Hi, I would like to help but in order to understand possible reasons behind all those multiple problems you have described, I need to know the exact protocol you used for co-IP;

cell lysis buffer (composition); antibody (Vendor, how much per reaction, how it was coupled to the beads; before or after interaction with the protein of interest); what kind of beads you used (Vendor, cross-linked or not); how preblocking was done, if any; washing buffer you used (composition); elution buffer (composition); PAAG you used (percentage, home made or commercial).

All that stuff matters in co-IP.

One more thing: do the multiple bands look like the reactivity from the cleaved protein to you or they are below and above the full-length product (non-specific)?

We have used a Thermo Fisher kit to co-Ip 5-HT2A and D2 receptors . Please see J Psychopharmacol. 2012 Oct;26(10):1333-47; J Biol Chem. 2013 May 31;288(22):15712-24.

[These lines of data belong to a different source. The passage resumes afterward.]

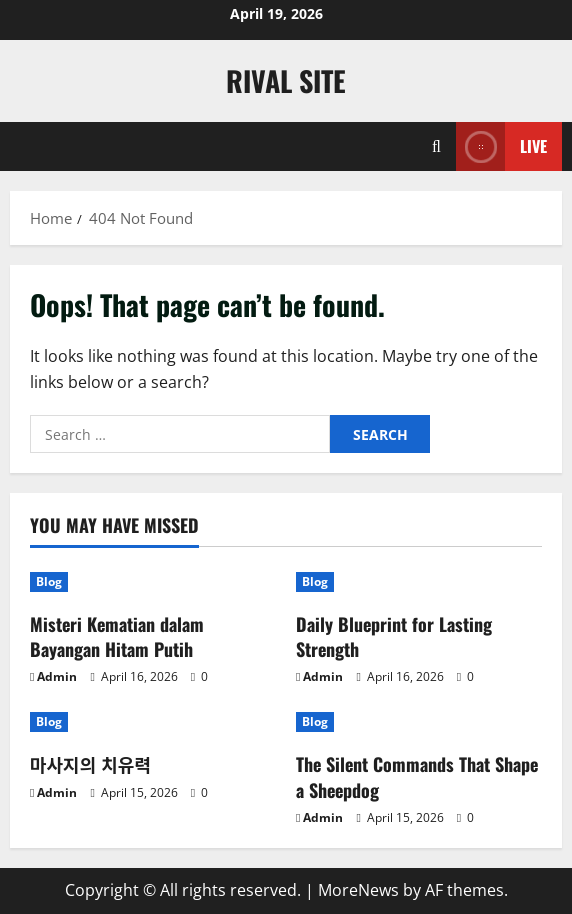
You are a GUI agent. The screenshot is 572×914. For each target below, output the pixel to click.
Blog (49, 581)
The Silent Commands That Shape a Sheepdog (417, 776)
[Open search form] (436, 146)
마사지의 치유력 (90, 764)
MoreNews (358, 890)
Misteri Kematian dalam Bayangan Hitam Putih (117, 636)
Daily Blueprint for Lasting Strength (394, 636)
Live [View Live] (501, 146)
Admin (57, 676)
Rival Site (286, 80)
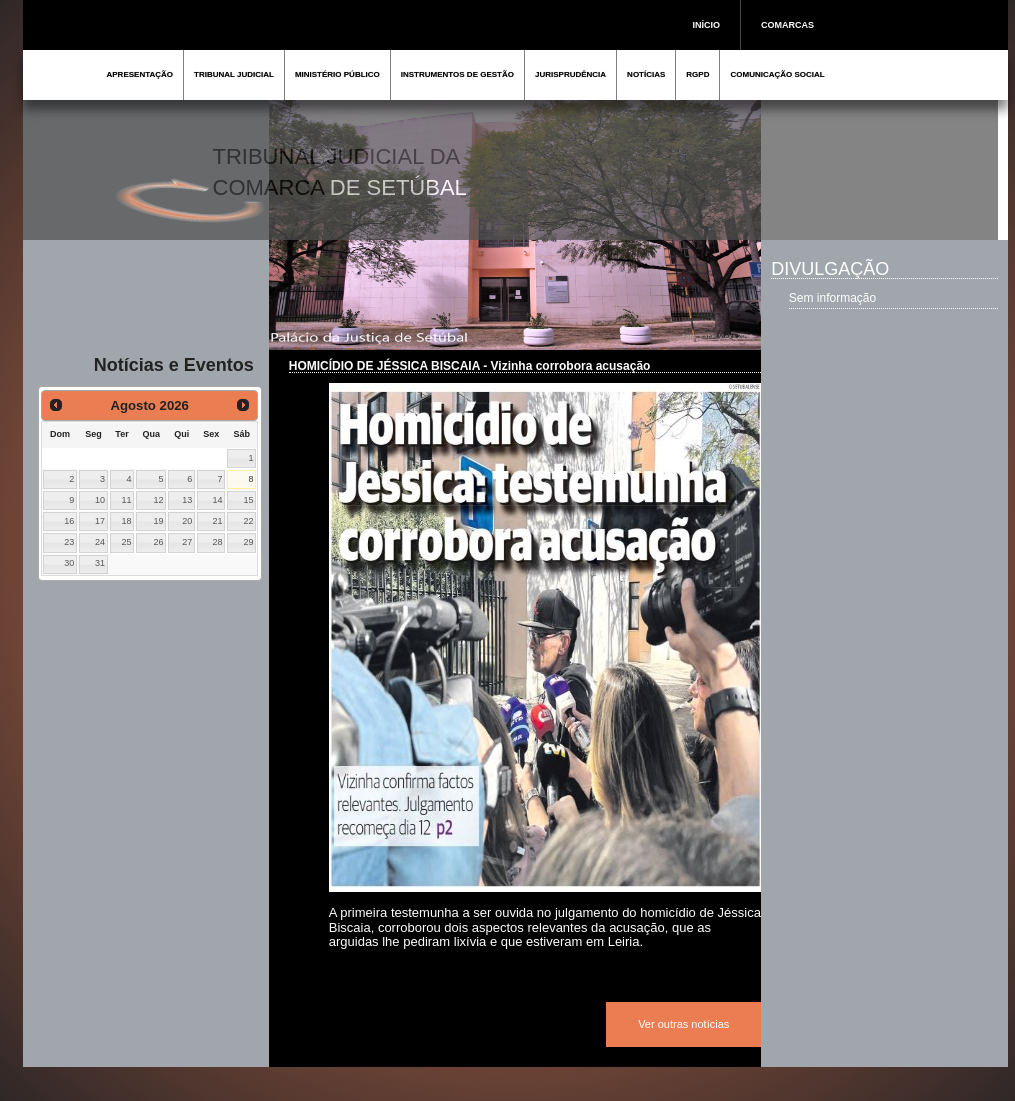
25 (126, 542)
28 (217, 542)
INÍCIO (707, 25)
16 (69, 521)
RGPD (697, 74)
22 (248, 521)
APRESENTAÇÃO (140, 74)
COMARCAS (787, 25)
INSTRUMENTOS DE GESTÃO (457, 74)
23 (69, 542)
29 (248, 542)
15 (248, 500)
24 (100, 542)
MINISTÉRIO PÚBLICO (337, 74)
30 (69, 563)
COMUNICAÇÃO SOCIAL (777, 74)
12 (159, 500)
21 (217, 521)
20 (187, 521)
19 (159, 521)
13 (187, 500)
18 (126, 521)
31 (100, 563)
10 (100, 500)
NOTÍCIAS (646, 74)
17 (100, 521)
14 (217, 500)
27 (187, 542)
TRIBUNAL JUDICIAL (234, 74)
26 (159, 542)
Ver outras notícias (683, 1024)
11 (126, 500)
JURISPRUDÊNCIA (570, 74)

It worked quite good and much better that the sepharose beads that we used in the past to Co-IP GPCRs and G-proteins.. The protocos are in the papers (I do not have conflict of interests to recommend this product).

Best,

Gonzalo Carrasco, PhD

Thank you both for your reply!

Dr. Laptenko: I use the ThermoFischer Pierce Crosslinking CoIP kit with magnetic protein G beads. I make membrane prep in the kit lysis buffer containing 1%NP40. I initially followed the kit protocol (beads+antibody crosslinking followed by antigen incubation) but it didn't work. So changed it. Now I incubate 5ug antibody (Sigma) with 500ul of 800ug protein (diluted in RIPA buffer:1%NP40, 1%Sod deoxycholate, 0.1%SDS) overnight. I used different buffer after checking different ones to find one which achieves solubilization of membrane receptors but does not break the interaction of interest. I then incubate with beads for 3-4 hours. For washing I use the same NP40 buffer which comes with the kit and then last wash with water. Elution buffer is a ph2 buffer. I use 7.5% Tris-HCl gels from Biorad. Please advise and let me know if you need more information to help me with this. I have worked on it for over a year trying numerous things from sample prep to pull down and different gels to run. We have tried a lot of antibodies and found the ones which are good for IPing and detection (different species). I now see the band of interest pretty well but like I mentioned, elution is not efficient to allow any quantification and negative control shows bands. Also the vertical streaking, we think may be at some point aggregation occurs and when we run it on gel, breakdown of those releases lower MW entities which streak down again creating problem in quantification.

Dr. Carrasco, I will go over the methods of those papers. One of the receptors of our interest is D2 receptor as well, so it should be helpful.

Just to be sure . The kit that we used is: #26149. Again, no conflict of interest.

http://www.piercenet.com/instructions/2162181.pdf

Best,

I would suggest you to make ultracentrifugation of inverted vesicles - you solubilize the membrane fraction in CHAPS or other and use it below critical Micelle Concentration (CMC) later. so you will have 50% inverted lipid vesicles that you can pellet on ultracentrifuge and examine the pellet for the protein of interest. I use to make pull-downs with such a vesicles prepared from Drosophila heads.